В ее глазах была грусть.

— И тебе не важно, что это будет не твой ребенок?

— Мне важно, чтобы ты была со мной.

Она отвернулась.

— Ну что, все аргументы исчерпала?

Мотает головой отрицательно. Ну что она там еще себе надумала?

— Я старше тебя.

Он лишь истерически засмеялся, повалившись на кровать и увлекая ее за собой.

— Десять лет назад нужно было об этом беспокоиться. Сейчас уже поздно.
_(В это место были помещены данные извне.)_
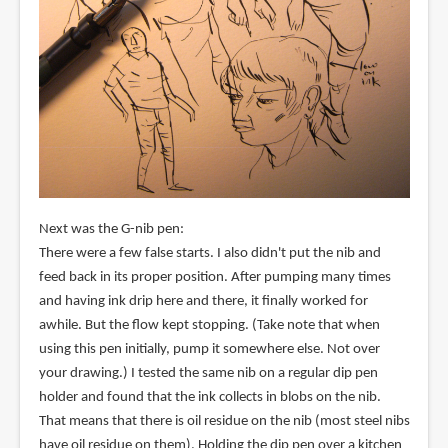
Next was the G-nib pen:
There were a few false starts. I also didn't put the nib and
feed back in its proper position. After pumping many times
and having ink drip here and there, it finally worked for
awhile. But the flow kept stopping. (Take note that when
using this pen initially, pump it somewhere else. Not over
your drawing.) I tested the same nib on a regular dip pen
holder and found that the ink collects in blobs on the nib.
That means that there is oil residue on the nib (most steel nibs
have oil residue on them). Holding the dip pen over a kitchen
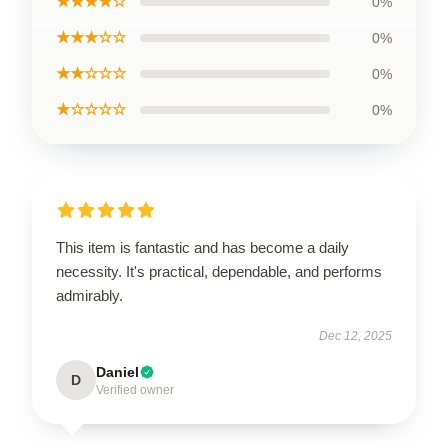
★★★★☆
0%
★★★☆☆
0%
★★☆☆☆
0%
★☆☆☆☆
0%
This item is fantastic and has become a daily
necessity. It's practical, dependable, and performs
admirably.
Dec 12, 2025
Daniel
D
Verified owner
Хватит голословных рассуждений. Настало время для более убедительных, бессловесных аргументов. Для закрепления победы, так сказать. Ему хотелось думать, что он все-таки выиграл.

***

Она ушла рано утром. Собиралась тихо, стараясь не шуметь, чтобы не разбудить его. Он же со своей стороны очень усердно делал вид, что спит. Он знал, что она уйдет, чтобы выйти замуж. Это ночью казалось, что он победил. Утро же, с его народной мудростью, рассеяло его уверенность, как растворяется вместе с рассветным туманом алкогольная эйфория, оставляя за собой лишь головную боль. А может быть это не только она, возможно он и сам не верил в то, что возможно что-либо еще, кроме того, что уже было.

Он смог заснуть лишь после того, как она ушла. А проснувшись, подумал, что впереди предстоял неплохой день. В ресторане ждали очень солидных клиентов. Много будет чаевых.